# Meta description



## GSquadron (Oct 14, 2012)

Hi!
I want to ask about meta description in a website.
Is it good if i make "all" the pages with the exact same meta description?
Or do i need to make all the pages with different meta descriptions?

Also some people say that i don't need to include the <script type = "text/javascript">
but others say that is a must! Which one is correct?


----------



## W1zzard (Oct 14, 2012)

http://support.google.com/webmasters/bin/answer.py?hl=en&answer=35624

html 5 declares script type to be "text/javascript" as default, so it can be omitted - in html 5 documents. for xhtml you want to include it, even though most browser will be fine without it


----------



## thewarrior008 (Nov 4, 2012)

Aleksander Dishnica said:


> Hi!
> I want to ask about meta description in a website.
> Is it good if i make "all" the pages with the exact same meta description?
> Or do i need to make all the pages with different meta descriptions?
> ...



From a SEO point of view, no . Each page should have a unique Meta description so that Search Engine bot have an idea about the content of your page.


----------



## Castiel (Nov 12, 2012)

thewarrior008 said:


> From a SEO point of view, no . Each page should have a unique Meta description so that Search Engine bot have an idea about the content of your page.

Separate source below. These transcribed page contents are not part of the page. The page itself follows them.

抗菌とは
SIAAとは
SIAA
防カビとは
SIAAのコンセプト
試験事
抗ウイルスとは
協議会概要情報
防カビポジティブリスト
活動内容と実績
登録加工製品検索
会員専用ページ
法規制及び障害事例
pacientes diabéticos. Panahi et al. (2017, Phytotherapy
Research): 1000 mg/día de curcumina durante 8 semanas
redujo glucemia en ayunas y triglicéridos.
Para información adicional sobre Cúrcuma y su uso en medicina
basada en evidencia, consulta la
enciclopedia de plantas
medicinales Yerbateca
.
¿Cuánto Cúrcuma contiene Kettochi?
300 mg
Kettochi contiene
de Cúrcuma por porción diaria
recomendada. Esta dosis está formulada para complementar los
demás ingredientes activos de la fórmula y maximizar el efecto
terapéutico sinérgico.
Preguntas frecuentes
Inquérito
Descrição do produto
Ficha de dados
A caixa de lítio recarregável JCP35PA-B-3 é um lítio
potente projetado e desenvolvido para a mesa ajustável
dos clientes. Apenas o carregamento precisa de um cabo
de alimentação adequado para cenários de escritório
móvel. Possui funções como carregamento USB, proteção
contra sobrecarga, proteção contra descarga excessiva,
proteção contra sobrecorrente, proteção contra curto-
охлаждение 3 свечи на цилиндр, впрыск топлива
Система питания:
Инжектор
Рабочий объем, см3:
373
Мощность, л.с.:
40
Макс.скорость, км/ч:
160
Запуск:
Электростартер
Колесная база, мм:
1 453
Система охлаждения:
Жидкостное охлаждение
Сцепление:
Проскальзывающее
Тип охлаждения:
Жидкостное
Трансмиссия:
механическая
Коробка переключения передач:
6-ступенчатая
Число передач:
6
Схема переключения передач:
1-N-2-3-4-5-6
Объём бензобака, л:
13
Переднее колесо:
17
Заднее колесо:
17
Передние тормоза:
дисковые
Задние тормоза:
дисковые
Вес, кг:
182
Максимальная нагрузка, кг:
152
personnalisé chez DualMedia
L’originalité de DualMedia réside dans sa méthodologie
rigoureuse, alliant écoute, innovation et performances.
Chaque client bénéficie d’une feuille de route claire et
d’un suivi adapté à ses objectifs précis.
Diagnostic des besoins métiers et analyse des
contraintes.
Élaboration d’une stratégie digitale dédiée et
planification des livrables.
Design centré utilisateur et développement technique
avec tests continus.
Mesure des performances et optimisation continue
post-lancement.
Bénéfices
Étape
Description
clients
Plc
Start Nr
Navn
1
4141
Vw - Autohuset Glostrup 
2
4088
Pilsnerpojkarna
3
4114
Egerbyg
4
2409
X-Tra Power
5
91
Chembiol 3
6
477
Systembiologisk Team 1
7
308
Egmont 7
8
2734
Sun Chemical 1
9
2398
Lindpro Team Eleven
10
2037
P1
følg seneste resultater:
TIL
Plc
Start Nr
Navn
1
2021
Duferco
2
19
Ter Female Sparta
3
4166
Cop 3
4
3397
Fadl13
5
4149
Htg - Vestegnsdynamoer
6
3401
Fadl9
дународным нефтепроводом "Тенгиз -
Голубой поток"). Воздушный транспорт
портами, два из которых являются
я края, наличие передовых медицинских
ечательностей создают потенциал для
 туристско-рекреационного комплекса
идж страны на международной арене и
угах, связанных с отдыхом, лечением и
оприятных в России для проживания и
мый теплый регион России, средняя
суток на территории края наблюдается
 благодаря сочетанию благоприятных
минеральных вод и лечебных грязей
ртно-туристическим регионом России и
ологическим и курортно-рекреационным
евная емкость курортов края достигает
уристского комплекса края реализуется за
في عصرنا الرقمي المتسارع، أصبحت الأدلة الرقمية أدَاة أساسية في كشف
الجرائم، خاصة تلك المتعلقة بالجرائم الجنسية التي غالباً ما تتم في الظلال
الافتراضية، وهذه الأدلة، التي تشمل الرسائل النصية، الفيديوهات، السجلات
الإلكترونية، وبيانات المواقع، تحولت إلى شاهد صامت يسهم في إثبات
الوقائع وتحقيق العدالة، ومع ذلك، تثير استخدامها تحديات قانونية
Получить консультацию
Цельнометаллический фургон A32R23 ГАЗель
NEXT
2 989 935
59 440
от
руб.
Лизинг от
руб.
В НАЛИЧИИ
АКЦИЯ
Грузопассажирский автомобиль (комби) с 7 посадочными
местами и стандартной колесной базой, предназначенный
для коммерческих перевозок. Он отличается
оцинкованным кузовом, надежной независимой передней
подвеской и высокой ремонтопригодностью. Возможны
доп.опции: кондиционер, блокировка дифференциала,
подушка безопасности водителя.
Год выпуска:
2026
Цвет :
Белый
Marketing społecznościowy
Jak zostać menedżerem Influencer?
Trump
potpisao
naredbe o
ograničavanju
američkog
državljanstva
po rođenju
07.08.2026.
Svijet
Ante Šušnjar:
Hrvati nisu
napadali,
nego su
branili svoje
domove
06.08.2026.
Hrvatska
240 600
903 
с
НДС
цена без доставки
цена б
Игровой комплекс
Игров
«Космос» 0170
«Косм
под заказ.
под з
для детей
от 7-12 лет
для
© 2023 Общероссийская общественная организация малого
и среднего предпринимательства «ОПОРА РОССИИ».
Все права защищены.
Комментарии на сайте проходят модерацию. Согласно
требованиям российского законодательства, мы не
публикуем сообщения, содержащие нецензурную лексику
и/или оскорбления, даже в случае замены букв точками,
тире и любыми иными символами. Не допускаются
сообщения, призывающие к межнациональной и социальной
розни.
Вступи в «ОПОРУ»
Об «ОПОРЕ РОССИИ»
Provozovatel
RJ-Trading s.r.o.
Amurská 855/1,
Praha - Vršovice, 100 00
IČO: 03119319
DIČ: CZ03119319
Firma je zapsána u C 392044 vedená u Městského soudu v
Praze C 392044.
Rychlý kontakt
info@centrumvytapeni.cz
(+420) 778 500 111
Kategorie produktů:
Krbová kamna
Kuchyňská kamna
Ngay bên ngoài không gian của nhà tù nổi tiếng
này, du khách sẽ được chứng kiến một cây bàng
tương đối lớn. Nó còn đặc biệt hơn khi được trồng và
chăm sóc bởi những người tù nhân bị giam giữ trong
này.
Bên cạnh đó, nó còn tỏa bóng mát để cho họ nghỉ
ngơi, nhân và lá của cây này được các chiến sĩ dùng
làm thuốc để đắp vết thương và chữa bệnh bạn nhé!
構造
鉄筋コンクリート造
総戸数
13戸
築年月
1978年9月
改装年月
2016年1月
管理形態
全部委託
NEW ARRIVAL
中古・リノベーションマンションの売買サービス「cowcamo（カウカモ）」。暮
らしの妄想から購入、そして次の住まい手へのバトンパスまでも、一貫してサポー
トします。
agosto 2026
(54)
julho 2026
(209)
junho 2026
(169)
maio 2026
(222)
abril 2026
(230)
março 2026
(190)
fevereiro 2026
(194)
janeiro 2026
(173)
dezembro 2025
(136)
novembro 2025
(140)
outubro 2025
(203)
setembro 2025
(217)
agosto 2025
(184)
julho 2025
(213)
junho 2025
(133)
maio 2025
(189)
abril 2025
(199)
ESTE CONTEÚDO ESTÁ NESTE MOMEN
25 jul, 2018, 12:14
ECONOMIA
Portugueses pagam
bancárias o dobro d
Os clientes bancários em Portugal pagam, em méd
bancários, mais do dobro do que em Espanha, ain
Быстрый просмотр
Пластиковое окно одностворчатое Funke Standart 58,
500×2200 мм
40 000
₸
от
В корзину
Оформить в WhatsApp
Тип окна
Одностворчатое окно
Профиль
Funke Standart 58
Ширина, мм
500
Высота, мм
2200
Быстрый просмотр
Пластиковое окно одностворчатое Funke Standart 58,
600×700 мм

Exactly what he said. It helps your audience when searching for your pages, because when you search a specific page, and if you have a page description, Google will list out the description for the page. It could be a little confusing if you have the same description for every page. 

In your development workflow, get the add-on for Firefox called "SEOQuake". It will scan your site to make sure you have everything correct, by their standards.


----------